Umsatzbesteuerung bei Bauleistungen ist diffizil; für vom Bauhandwerker an einen Bauträger erbrachte Bauleistungen kann kraft Sonderregelung der leistungsempfangende Bauträger Umsatzsteuerschuldner sein, was den fiskalischen Erfolg der Umsatzbesteuerung jedenfalls erhöht. Allerdings hatte der BFH eine solche (damals durch Verwaltungsvorschrift konkretisierte) Übertragung der Steuerschuldnerschaft eingeengt (Urteil vom 22. August 2013 V R 37/10). Der Gesetzgeber besserte für die Zukunft nach und schuf eine Übergangsregelung für Altfälle (Stichtag: 15. Februar 2014), um bei Rückerstattung der gezahlten Steuern an den nur vermeintlichen Steuerschuldner (Bauträger) den eigentlichen Steuerschuldner (Bauhandwerker) nachträglich belasten zu können. So ist nach § 27 Abs. 19 Satz 1 UStG die gegen den leistenden Unternehmer wirkende Steuerfestsetzung zu ändern, wenn der Leistungsempfänger die Erstattung der Steuer fordert und beide davon ausgegangen waren, dass der Leistungsempfänger die Steuer auf die vom Leistenden erbrachte Leistung schuldet; darüber hinaus wird die Erfüllungswirkung der Abtretung des Zahlungsanspruchs des Leistenden gegen den Leistungsempfänger an das Finanzamt (FA) geregelt (§ 27 Abs. 19 Sätze 2 ff. UStG).
Und so lag auch der Streitfall: Die Klägerin (eine GmbH) erbrachte Mauerarbeiten gegenüber einer Bauträger-GmbH. Jene wurde vom FA – entsprechend der allgemeinen Verwaltungsvorschrift – als steuerpflichtige Leistungsempfängerin in Anspruch genommen. Nach der einengenden BFH-Entscheidung beantragte die Bauträger-GmbH beim FA die Erstattung der Umsatzsteuer, die sie in der Annahme entrichtet hatte, Steuerschuldnerin zu sein. Das FA setzte daraufhin die Umsatzsteuer gegenüber der Klägerin fest. Hiergegen berief sich die Klägerin auf den Schutz ihres Vertrauens in die von der Finanzverwaltung praktizierte Rechtslage. Das Finanzgericht billigte die Umsatzsteuerfestsetzung, verpflichtete aber das FA dazu, das Angebot der Klägerin auf Abtretung ihres Anspruchs gegen die Bauträger-GmbH auf Zahlung der gesetzlich entstandenen Umsatzsteuer anzunehmen.
Der BFH bestätigte die Vorinstanz im Ergebnis. Die gesetzliche Übergangsregelung (§ 27 Abs. 19 UStG) schließt den allgemeinen Vertrauensschutz gegenüber einer belastenden Änderung (§ 176 Abs. 2 der Abgabenordnung) aus. Die Rechtslage entspricht nach der Entscheidung des BFH aber nur dann den unionsrechtlichen Prinzipien des Vertrauensschutzes, der Rechtssicherheit und der Neutralität, wenn die Befugnis des FA zur Änderung der Umsatzsteuerfestsetzung gegen den Leistenden voraussetzt, dass diesem ein abtretbarer Anspruch auf Zahlung der gesetzlich entstandenen Umsatzsteuer gegen den Leistungsempfänger tatsächlich zusteht. Der Bauhandwerker wird auf diese Weise vollständig von der Umsatzsteuer auf seine Leistungen entlastet; er steht dann so, wie er stünde, wenn alles von vornherein richtig beurteilt worden wäre.

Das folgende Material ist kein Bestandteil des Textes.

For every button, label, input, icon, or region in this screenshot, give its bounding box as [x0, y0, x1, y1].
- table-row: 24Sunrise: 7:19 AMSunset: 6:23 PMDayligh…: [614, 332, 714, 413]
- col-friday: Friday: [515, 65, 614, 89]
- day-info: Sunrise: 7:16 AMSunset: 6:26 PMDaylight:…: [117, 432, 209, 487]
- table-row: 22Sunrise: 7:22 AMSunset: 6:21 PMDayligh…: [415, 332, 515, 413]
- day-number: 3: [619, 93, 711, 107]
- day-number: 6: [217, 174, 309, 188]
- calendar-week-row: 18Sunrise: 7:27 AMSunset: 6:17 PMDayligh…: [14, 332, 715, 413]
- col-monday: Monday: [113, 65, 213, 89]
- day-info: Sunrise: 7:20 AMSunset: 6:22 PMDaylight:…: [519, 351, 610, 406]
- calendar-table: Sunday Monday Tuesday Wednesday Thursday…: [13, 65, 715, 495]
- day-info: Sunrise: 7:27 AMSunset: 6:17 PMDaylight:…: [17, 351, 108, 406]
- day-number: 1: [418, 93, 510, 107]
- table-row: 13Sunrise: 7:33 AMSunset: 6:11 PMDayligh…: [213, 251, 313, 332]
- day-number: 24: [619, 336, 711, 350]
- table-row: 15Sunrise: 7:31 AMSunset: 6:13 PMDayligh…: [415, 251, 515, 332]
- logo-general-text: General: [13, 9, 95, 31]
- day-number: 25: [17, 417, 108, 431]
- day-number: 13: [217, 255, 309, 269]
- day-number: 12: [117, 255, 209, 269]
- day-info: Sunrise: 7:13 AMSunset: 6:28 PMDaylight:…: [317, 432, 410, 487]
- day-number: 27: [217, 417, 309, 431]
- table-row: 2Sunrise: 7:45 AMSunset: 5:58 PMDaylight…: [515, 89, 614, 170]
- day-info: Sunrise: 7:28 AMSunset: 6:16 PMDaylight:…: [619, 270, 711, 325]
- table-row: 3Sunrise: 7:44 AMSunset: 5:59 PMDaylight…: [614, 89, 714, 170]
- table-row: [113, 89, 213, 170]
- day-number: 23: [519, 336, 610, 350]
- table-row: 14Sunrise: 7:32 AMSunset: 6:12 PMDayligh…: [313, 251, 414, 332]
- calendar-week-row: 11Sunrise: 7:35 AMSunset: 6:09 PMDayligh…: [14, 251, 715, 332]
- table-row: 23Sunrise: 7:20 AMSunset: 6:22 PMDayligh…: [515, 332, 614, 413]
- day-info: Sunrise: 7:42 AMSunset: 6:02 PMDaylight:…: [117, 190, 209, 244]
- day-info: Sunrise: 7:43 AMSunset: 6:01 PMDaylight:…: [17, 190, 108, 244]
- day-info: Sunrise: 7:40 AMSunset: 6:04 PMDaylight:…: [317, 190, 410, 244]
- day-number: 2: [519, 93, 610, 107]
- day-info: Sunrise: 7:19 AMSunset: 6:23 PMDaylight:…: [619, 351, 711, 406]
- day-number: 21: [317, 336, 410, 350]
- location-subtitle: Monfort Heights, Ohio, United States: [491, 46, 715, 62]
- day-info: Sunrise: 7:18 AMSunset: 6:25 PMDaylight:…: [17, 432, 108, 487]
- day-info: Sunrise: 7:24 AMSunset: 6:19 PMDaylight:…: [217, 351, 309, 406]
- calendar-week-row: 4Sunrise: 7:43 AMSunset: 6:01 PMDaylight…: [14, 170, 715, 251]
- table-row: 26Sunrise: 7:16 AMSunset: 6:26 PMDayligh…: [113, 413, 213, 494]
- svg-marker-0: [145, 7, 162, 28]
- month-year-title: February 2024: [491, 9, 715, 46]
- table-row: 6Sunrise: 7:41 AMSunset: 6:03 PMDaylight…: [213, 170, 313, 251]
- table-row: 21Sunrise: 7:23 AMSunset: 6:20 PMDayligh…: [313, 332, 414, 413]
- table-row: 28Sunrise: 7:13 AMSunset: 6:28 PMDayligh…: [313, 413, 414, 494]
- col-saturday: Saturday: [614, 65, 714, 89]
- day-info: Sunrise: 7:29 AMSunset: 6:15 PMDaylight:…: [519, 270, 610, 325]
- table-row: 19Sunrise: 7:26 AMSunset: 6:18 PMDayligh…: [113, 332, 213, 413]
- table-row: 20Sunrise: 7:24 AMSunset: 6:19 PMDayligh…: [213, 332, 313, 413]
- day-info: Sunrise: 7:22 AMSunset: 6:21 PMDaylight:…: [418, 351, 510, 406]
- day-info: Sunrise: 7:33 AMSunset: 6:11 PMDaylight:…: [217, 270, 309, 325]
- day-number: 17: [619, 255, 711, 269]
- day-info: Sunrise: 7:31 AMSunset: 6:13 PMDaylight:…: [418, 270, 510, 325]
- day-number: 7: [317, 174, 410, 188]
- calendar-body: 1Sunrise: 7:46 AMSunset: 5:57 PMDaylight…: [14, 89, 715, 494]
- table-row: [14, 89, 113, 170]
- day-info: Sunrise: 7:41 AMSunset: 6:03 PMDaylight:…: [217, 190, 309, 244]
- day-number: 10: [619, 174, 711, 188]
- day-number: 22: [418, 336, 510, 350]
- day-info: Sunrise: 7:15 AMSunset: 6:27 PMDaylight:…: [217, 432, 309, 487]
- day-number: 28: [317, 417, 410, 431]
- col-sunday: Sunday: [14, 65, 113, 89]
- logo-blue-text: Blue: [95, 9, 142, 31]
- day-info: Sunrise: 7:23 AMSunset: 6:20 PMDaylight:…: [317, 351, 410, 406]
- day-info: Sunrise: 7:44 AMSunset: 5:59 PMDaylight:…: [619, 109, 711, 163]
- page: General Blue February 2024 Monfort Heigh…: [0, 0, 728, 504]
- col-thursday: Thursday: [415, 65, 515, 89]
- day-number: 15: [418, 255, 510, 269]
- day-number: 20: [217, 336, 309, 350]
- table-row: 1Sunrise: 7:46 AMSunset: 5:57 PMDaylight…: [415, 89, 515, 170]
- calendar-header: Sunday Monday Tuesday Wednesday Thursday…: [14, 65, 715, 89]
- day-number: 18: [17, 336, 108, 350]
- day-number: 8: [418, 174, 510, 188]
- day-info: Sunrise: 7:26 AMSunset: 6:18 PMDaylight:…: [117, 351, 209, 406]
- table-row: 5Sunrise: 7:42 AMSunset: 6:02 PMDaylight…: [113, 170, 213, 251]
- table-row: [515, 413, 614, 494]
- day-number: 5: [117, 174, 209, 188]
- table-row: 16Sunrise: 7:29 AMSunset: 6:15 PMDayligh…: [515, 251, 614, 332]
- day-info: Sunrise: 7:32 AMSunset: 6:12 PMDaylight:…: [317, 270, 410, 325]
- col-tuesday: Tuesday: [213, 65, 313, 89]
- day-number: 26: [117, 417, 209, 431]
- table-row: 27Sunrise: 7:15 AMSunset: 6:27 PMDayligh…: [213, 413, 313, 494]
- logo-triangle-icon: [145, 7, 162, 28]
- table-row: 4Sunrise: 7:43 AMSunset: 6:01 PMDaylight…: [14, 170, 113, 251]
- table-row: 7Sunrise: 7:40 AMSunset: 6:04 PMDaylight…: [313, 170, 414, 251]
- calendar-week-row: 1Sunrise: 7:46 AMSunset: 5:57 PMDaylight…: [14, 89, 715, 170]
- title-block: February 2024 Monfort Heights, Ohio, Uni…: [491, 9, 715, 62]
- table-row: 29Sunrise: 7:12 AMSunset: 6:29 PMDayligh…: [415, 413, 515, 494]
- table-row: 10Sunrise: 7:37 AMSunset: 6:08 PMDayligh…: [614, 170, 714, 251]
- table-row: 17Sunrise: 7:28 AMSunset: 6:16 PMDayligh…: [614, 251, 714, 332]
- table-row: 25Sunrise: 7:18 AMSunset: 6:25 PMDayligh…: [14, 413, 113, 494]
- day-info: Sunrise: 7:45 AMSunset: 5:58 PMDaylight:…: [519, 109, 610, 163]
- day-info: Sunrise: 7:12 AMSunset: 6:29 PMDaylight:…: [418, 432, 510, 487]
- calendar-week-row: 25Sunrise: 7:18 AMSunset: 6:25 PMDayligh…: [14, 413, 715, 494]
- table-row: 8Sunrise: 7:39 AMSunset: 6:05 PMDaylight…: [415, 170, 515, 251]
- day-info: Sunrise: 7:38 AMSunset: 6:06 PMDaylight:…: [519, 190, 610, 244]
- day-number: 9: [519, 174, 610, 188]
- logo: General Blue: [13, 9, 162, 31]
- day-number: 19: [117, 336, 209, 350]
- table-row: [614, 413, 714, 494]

Steuerschuldnerschaft des Leistungsempfängers bei Bauleistungen

§ 13b Abs. 2 Satz 2 UStG ist dahingehend einschränkend auszulegen, dass bei Werklieferungen oder sonstigen Leistungen i.S. des § 13b Abs. 1 Satz 1 Nr. 4 UStG die Steuerschuldnerschaft nur dann auf den Leistungsempfänger verlagert wird, wenn der Leistungsempfänger die an ihn erbrachte Werklieferung oder sonstige Leistung, die der Herstellung, Instandsetzung, Instandhaltung, Änderung oder Beseitigung von Bauwerken dient, seinerseits zur Erbringung einer derartigen Leistung verwendet.

BFH Urteil vom 11.12.2013, XI R 21/11

Begründung:

Das FG konnte bei seiner Entscheidung noch nicht berücksichtigen, dass nach der neueren Rechtsprechung des BFH  § 13b Abs. 2 Satz 2 UStG dahingehend einschränkend auszulegen ist, dass es für die Verlagerung der Steuerschuldnerschaft auf den Leistungsempfänger darauf ankommt, ob der Leistungsempfänger die an ihn erbrachte Werklieferung oder sonstige Leistung, die der Herstellung, Instandsetzung, Instandhaltung, Änderung oder Beseitigung von Bauwerken dient, seinerseits zur Erbringung einer derartigen Leistung verwendet. Dazu sind vom FG weitere Feststellungen zu treffen.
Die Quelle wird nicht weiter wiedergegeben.